[Opening Data excerpts section]

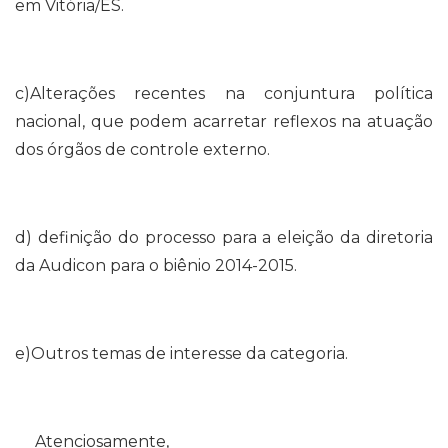
em Vitória/ES.
c)Alterações recentes na conjuntura política
nacional, que podem acarretar reflexos na atuação
dos órgãos de controle externo.
d) definição do processo para a eleição da diretoria
da Audicon para o biênio 2014-2015.
e)Outros temas de interesse da categoria.
Atenciosamente,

[Closing Data excerpts section]

- [What you have to do]
All that should be returned is the run of lines from the one with "da Audicon para o biênio 2014-2015." to the last line of the material above, copied exactly.

- [Result]
da Audicon para o biênio 2014-2015.
e)Outros temas de interesse da categoria.
Atenciosamente,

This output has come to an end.